4、因为是JDK实现,所以具有了更多特性的高级锁比如说:read lock、write lock,并且支持我们自定义特殊的锁,这个虽然通常用不太到,但必要时是非常有用的。
demo:首先是使用synchronize,感受一下
class Test1 {
private static volatile int condition = 0;
private static final Object lock = new Object();
public static void main(String[] args) throws InterruptedException {
Thread A = new Thread(new Runnable() {
@Override
public void run() {
synchronized (lock) {
while (!(condition == 1)) {
try {
lock.wait();
} catch (InterruptedException e) {
Thread.currentThread().interrupt();
}
}
System.out.println("a executed by notify");
}
}
});
A.start();
Thread.sleep(2000);
condition = 1;
synchronized (lock) {
lock.notify();
}
}
}
然后是使用Lock
import java.util.concurrent.locks.Condition;
import java.util.concurrent.locks.Lock;
import java.util.concurrent.locks.ReentrantLock;
class Test2 {
private static volatile int condition = 0;
private static Lock lock = new ReentrantLock();
private static Condition lockCondition = lock.newCondition();
public static void main(String[] args) throws InterruptedException {
Thread A = new Thread(new Runnable() {
@Override
public void run() {
lock.lock();
try {
while (!(condition == 1)) {
lockCondition.await();
}
} catch (InterruptedException e) {
Thread.currentThread().interrupt();
} finally {
lock.unlock();
}
System.out.println("a executed by condition");
}
});
A.start();
Thread.sleep(2000);
condition = 1;
lock.lock();
try {
lockCondition.signal();
} finally {
lock.unlock();
}
}
}
原理
开始看源码:
首先可以看到ReentrantLock实现了Lock和Serializable 接口,序列化不多说,Lock定义了是现在JDK中锁的规范,然后类中持有一个Sync对象,其中Sync是ReentrantLock的一个静态内部类,这是整个ReentrantLock的基础,Sync继承自AQS,换句话说AQS也就是ReentrantLock的实现基础。

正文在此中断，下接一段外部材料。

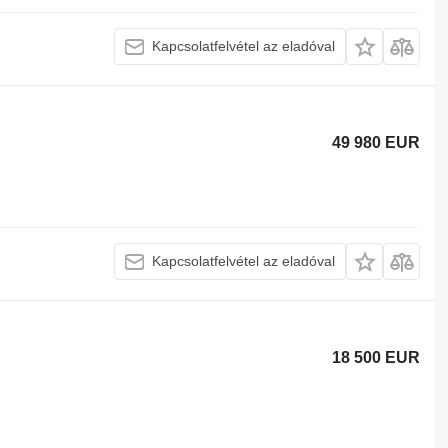
Kapcsolatfelvétel az eladóval
49 980 EUR
Kapcsolatfelvétel az eladóval
18 500 EUR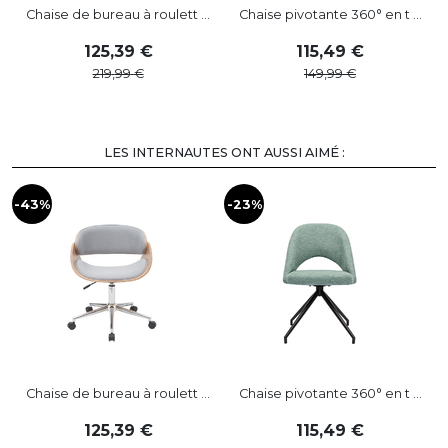
Chaise de bureau à roulett ...
Chaise pivotante 360° en t ...
125
,
39
115
,
49
219
,
99
149
,
99
LES INTERNAUTES ONT AUSSI AIMÉ :
-43%
-23%
-
Chaise de bureau à roulett ...
Chaise pivotante 360° en t ...
125
,
39
115
,
49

public class ReentrantLock implements Lock, java.io.Serializable {
private static final long serialVersionUID = 7373984872572414699L;
/** Synchronizer providing all implementation mechanics */
private final Sync sync;
/**
* Base of synchronization control for this lock. Subclassed
* into fair and nonfair versions below. Uses AQS state to
* represent the number of holds on the lock.
*/
abstract static class Sync extends AbstractQueuedSynchronizer {
private static final long serialVersionUID = -5179523762034025860L;
然后往后看会得到另外几个静态内部类:FairSync、NonfairSync,他们均继承自Sync
这两个区别最大的操作是:
如果当前线程不是锁的占有者,则NonfairSync并不判断是否有等待队列,直接使用CAS去进行锁的占用;
如果当前线程不是锁的占有者,则FairSync则会判断当前是否有等待队列,如果有则将自己加到等待队列尾;
这其实就是公平锁&非公平锁的实现,默认非公平。
下面的代码中,我加了几行注释,大家注重关注下可重入及公平非公平是如何实现的。
/**
* Sync object for non-fair locks
*/
static final class NonfairSync extends Sync {
private static final long serialVersionUID = 7316153563782823691L;
protected final boolean tryAcquire(int acquires) {
return nonfairTryAcquire(acquires);
}
}
它这里使用的是Sync里面的实现:
abstract static class Sync extends AbstractQueuedSynchronizer {
private static final long serialVersionUID = -5179523762034025860L;
/**
* Performs non-fair tryLock. tryAcquire is implemented in
* subclasses, but both need nonfair try for trylock method.
*/
@ReservedStackAccess
final boolean nonfairTryAcquire(int acquires) {
final Thread current = Thread.currentThread();
int c = getState();
if (c == 0) {
if (compareAndSetState(0, acquires)) {//注意一下这里
setExclusiveOwnerThread(current);
return true;
}
}
else if (current == getExclusiveOwnerThread()) {//可重入的实现
int nextc = c + acquires;
if (nextc < 0) // overflow
throw new Error("Maximum lock count exceeded");
setState(nextc);
return true;
}
return false;
}
然后是FairSync的实现
/**
* Sync object for fair locks
*/
static final class FairSync extends Sync {
private static final long serialVersionUID = -3000897897090466540L;
/**
* Fair version of tryAcquire. Don't grant access unless
* recursive call or no waiters or is first.
*/
@ReservedStackAccess
protected final boolean tryAcquire(int acquires) {
final Thread current = Thread.currentThread();
int c = getState();
if (c == 0) {
if (!hasQueuedPredecessors() && //注意一下这一块
compareAndSetState(0, acquires)) {
setExclusiveOwnerThread(current);
return true;
}
}
else if (current == getExclusiveOwnerThread()) {//可重入部分的实现
int nextc = c + acquires;
if (nextc < 0)
throw new Error("Maximum lock count exceeded");
setState(nextc);
return true;
}
return false;
}
}
看到这里,大体已经能猜到具体实现了。ReentrantLock中维护着一个AQS,然后竞争锁的线程是在这里排队的,然后通过对应的CAS操作进行锁的争用。具体的实现参考AQS及CAS。
默认非公平:
/**
* Creates an instance of {@code ReentrantLock}.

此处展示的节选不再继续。